Four hospitals say their staff is overburdened with mostly unvaccinated COVID patients. They say their COVID wards are full and the direction this is going is concerning.

“I think the concern is...when is it over with,” Evans Memorial CEO Bill Lee said.

He says rural hospitals having so many deaths is not common. Jenkins County Medical’s CEO says 80 percent of their patients are COVID-related.

“All of those COVID patients are on oxygen and we have one patient that’s on a ventilator,” Jenkins County Medical Center CEO Antoine Poythress said.

Tattnall’s hospital administrator says they are all pulling resources from each other.

“We’ve all been in situations where we’re borrowing supplies from other hospitals just to meet our needs,” Optim Medical Center Tattnall Hospital Administrator Rob Snipes said.

Across the board, staffing is their greatest need. There’s no administrative staff in Screven. The CEO says everyone is on the floor because it’s all hands on deck.

“I’ve been working night shift myself you know, because I am a nurse you know, I can do that,” Optim Medical Center Screven CEO Lagina Evans said.

They say it’s not about affording to pay staff, it’s about finding and keeping them.

“If we just had three more nurses, it would make a world of difference,” Lee said.

And a lot of the time they need to care for sick patients is spent calling all over the state for open beds to transfer patients.
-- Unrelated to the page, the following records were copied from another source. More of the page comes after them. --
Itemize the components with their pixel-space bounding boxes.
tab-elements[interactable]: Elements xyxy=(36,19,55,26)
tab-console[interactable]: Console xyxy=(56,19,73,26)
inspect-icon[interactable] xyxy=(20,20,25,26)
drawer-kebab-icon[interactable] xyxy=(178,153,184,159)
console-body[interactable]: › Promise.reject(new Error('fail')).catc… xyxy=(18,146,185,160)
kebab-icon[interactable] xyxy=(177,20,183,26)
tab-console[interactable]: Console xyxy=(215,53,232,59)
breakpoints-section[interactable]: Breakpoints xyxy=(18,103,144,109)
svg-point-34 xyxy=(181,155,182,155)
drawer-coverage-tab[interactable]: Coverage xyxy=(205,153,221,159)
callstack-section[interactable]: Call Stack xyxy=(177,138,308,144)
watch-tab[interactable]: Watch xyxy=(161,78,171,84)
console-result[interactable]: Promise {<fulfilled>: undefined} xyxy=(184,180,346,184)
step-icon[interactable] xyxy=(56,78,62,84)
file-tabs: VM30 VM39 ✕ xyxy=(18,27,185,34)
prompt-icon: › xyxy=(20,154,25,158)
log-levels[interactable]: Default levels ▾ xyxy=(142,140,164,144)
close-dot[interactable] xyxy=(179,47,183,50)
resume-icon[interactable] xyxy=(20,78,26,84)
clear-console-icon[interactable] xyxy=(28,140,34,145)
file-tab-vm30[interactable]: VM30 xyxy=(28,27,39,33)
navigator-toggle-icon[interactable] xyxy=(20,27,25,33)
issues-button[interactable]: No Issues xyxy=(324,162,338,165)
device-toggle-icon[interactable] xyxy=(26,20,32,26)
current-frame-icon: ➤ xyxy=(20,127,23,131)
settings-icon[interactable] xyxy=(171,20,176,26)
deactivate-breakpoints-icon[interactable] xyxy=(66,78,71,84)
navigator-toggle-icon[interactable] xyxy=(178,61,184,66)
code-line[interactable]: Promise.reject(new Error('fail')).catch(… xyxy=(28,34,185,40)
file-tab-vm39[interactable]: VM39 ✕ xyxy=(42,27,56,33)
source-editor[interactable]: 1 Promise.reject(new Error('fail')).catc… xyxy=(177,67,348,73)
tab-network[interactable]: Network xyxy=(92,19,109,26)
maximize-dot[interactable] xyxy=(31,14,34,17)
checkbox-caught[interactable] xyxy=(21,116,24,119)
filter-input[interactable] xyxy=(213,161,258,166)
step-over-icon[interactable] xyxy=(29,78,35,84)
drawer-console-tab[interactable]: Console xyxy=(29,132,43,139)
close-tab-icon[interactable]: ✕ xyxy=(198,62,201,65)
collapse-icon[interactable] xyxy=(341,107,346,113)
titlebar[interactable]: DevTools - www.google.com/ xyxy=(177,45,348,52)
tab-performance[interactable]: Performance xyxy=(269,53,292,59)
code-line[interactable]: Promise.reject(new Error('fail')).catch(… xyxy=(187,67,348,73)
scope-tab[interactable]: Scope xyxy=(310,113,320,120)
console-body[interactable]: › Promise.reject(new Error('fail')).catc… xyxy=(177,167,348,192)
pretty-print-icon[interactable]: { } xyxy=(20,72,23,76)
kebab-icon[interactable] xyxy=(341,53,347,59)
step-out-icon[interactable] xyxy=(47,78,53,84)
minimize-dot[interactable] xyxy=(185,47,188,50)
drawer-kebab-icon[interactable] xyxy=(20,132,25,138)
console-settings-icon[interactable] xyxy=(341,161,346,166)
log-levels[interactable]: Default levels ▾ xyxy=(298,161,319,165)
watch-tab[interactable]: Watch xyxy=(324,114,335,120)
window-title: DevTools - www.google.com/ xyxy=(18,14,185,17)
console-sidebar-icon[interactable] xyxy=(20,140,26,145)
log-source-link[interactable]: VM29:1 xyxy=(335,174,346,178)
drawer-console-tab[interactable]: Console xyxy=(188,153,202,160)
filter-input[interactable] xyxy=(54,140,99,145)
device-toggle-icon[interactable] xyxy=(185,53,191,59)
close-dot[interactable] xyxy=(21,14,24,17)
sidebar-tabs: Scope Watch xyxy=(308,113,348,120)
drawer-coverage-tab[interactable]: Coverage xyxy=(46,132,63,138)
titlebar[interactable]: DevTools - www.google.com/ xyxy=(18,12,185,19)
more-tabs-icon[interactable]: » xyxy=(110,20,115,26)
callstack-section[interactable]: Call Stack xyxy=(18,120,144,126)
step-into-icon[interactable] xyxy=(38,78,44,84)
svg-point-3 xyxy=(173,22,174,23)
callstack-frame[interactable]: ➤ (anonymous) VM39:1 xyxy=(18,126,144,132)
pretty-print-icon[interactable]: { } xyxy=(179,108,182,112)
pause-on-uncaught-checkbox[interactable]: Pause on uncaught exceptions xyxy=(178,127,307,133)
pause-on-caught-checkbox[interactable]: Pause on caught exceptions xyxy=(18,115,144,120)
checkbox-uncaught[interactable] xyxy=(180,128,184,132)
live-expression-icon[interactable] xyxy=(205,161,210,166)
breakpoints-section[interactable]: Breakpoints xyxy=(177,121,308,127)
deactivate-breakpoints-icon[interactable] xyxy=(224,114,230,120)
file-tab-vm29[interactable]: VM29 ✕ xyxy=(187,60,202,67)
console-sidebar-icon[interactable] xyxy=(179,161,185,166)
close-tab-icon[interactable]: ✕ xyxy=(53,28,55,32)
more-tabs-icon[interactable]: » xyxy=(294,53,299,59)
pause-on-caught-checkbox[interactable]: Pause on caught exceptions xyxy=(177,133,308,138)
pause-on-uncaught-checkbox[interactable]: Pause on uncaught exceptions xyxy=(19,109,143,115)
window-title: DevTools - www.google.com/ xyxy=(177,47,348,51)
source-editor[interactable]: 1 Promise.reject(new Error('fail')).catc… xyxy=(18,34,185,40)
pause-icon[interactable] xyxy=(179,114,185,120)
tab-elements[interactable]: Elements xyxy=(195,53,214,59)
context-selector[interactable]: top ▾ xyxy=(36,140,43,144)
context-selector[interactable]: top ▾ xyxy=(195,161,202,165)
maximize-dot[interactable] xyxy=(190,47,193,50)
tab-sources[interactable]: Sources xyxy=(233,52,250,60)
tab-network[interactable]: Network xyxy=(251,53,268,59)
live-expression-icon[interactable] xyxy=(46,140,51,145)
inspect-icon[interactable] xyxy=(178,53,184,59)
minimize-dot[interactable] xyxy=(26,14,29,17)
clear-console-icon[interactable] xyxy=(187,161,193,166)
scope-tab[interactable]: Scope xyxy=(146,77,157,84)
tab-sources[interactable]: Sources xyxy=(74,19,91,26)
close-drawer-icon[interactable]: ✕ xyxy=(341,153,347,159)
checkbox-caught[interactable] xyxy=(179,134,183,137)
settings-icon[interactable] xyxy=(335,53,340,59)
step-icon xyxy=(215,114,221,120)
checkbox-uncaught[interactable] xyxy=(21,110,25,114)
“You know, their response it that they’re overburdened, and they don’t have rooms available,” Snipes said.

“I am concerned...where are we going? Are we going to continue to see an upsurge in the fall or even a greater uptick in the fall that is really going to overwhelm our health system,” Evans said.

They say they are taking the opportunity to educate their patients, but the community can help itself by continuing to wear a mask and get the vaccine.